Instructions to follow:
Give the number of lines in the material below that contain the word "inkl", and nothing else.

Information:

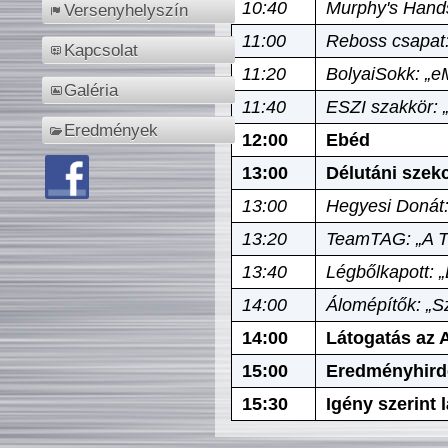
10:40
Murphy's Hands
Versenyhelyszín
11:00
Reboss csapat:
Kapcsolat
11:20
BolyaiSokk: „e
Galéria
11:40
ESZI szakkör: 
Eredmények
12:00
Ebéd
13:00
Délutáni szek
13:00
Hegyesi Donát:
13:20
TeamTAG: „A Tó
13:40
Légbőlkapott: 
14:00
Álomépítők: „Sz
14:00
Látogatás az A
15:00
Eredményhird
15:30
Igény szerint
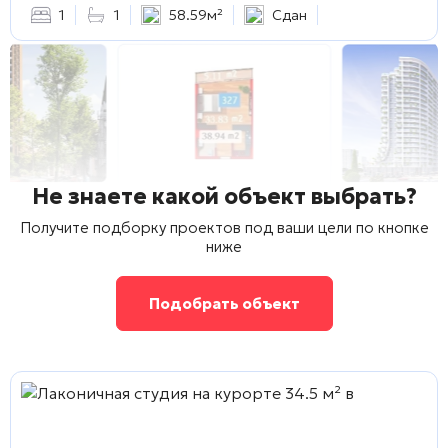
1
1
58.59м²
Сдан
Не знаете какой объект выбрать?
Получите подборку проектов под ваши цели по кнопке
ниже
Подобрать объект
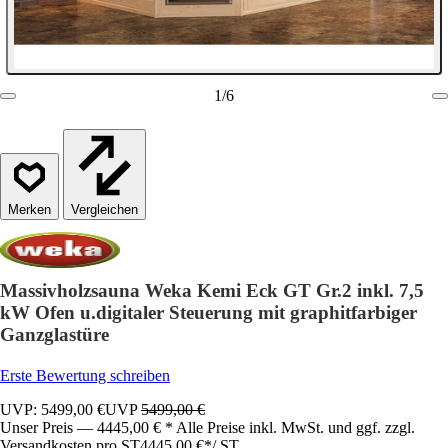
1
/
6
Vergleichen
Massivholzsauna Weka Kemi Eck GT Gr.2 inkl. 7,5
kW Ofen u.digitaler Steuerung mit graphitfarbiger
Ganzglastüre
Erste Bewertung schreiben
UVP: 5499,00 €
UVP
5499,00 €
Unser Preis — 4445,00 € * Alle Preise inkl. MwSt. und ggf. zzgl.
Versandkosten pro ST
4445,00 €
*
/
ST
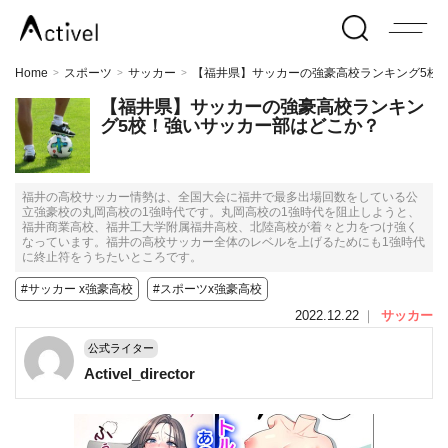
Home
スポーツ
サッカー
【福井県】サッカーの強豪高校ランキング5校
>
>
>
【福井県】サッカーの強豪高校ランキン
グ5校！強いサッカー部はどこか？
福井の高校サッカー情勢は、全国大会に福井で最多出場回数をしている公
立強豪校の丸岡高校の1強時代です。丸岡高校の1強時代を阻止しようと、
福井商業高校、福井工大学附属福井高校、北陸高校が着々と力をつけ強く
なっています。福井の高校サッカー全体のレベルを上げるためにも1強時代
に終止符をうちたいところです。
#サッカー x強豪高校
#スポーツx強豪高校
2022.12.22
｜
サッカー
公式ライター
Activel_director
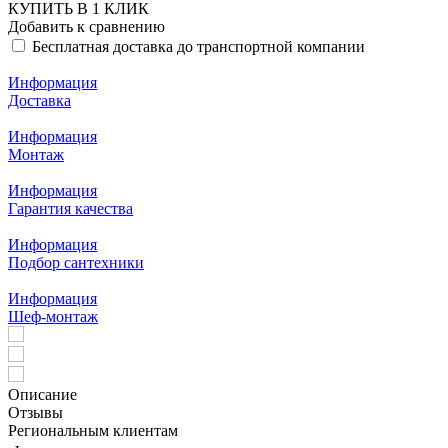
КУПИТЬ В 1 КЛИК
Добавить к сравнению
Бесплатная доставка до транспортной компании
Информация
Доставка
Информация
Монтаж
Информация
Гарантия качества
Информация
Подбор сантехники
Информация
Шеф-монтаж
Описание
Отзывы
Региональным клиентам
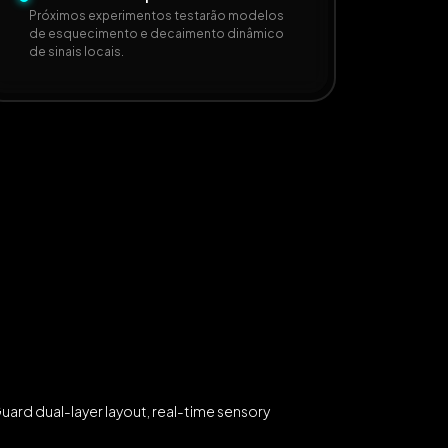
Próximos experimentos testarão modelos
de esquecimento e decaimento dinâmico
de sinais locais.
ard dual-layer layout, real-time sensory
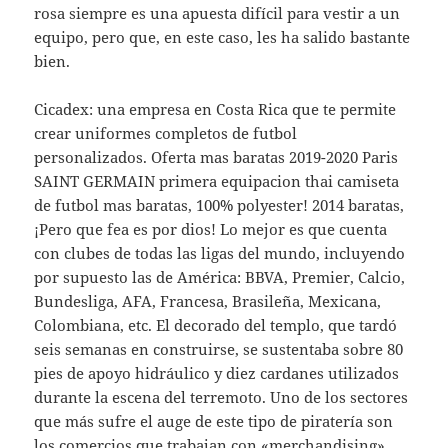
rosa siempre es una apuesta difícil para vestir a un
equipo, pero que, en este caso, les ha salido bastante
bien.
Cicadex: una empresa en Costa Rica que te permite
crear uniformes completos de futbol
personalizados. Oferta mas baratas 2019-2020 Paris
SAINT GERMAIN primera equipacion thai camiseta
de futbol mas baratas, 100% polyester! 2014 baratas,
¡Pero que fea es por dios! Lo mejor es que cuenta
con clubes de todas las ligas del mundo, incluyendo
por supuesto las de América: BBVA, Premier, Calcio,
Bundesliga, AFA, Francesa, Brasileña, Mexicana,
Colombiana, etc. El decorado del templo, que tardó
seis semanas en construirse, se sustentaba sobre 80
pies de apoyo hidráulico y diez cardanes utilizados
durante la escena del terremoto. Uno de los sectores
que más sufre el auge de este tipo de piratería son
los comercios que trabajan con «merchandising»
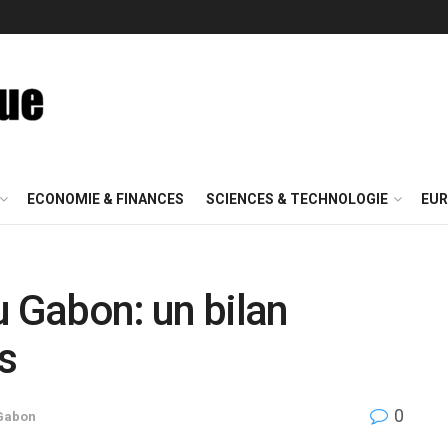
ECONOMIE & FINANCES
SCIENCES & TECHNOLOGIE
EUR
u Gabon: un bilan
s
0
Gabon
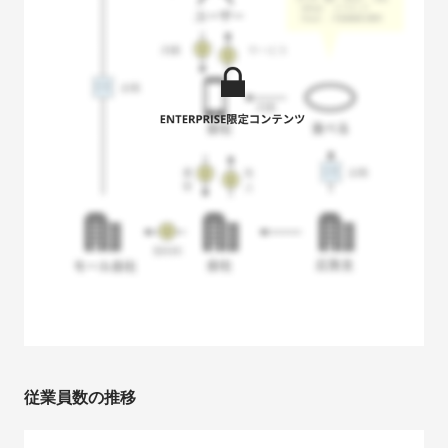
従業員数の推移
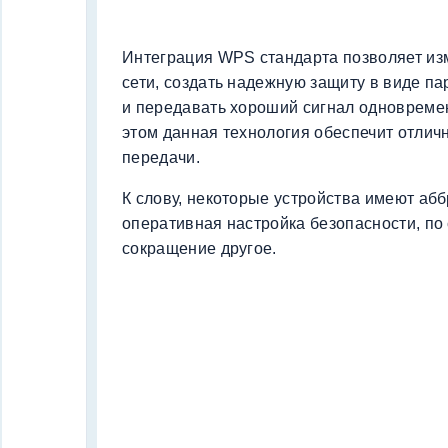
Интеграция WPS стандарта позволяет и
сети, создать надежную защиту в виде п
и передавать хороший сигнал одновреме
этом данная технология обеспечит отли
передачи.
К слову, некоторые устройства имеют абб
оперативная настройка безопасности, по с
сокращение другое.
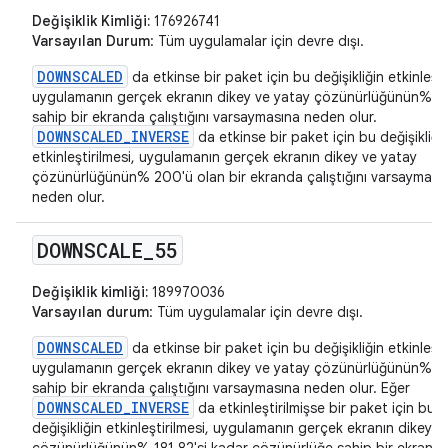
Değişiklik Kimliği:
176926741
Varsayılan Durum
: Tüm uygulamalar için devre dışı.
DOWNSCALED
da etkinse bir paket için bu değişikliğin etkinleşti
uygulamanın gerçek ekranın dikey ve yatay çözünürlüğünün% 5
sahip bir ekranda çalıştığını varsaymasına neden olur.
DOWNSCALED_INVERSE
da etkinse bir paket için bu değişikliği
etkinleştirilmesi, uygulamanın gerçek ekranın dikey ve yatay
çözünürlüğünün% 200'ü olan bir ekranda çalıştığını varsayması
neden olur.
DOWNSCALE
_
55
Değişiklik kimliği:
189970036
Varsayılan durum
: Tüm uygulamalar için devre dışı.
DOWNSCALED
da etkinse bir paket için bu değişikliğin etkinleşti
uygulamanın gerçek ekranın dikey ve yatay çözünürlüğünün% 55
sahip bir ekranda çalıştığını varsaymasına neden olur. Eğer
DOWNSCALED_INVERSE
da etkinleştirilmişse bir paket için bu
değişikliğin etkinleştirilmesi, uygulamanın gerçek ekranın dikey v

Expected answer:
2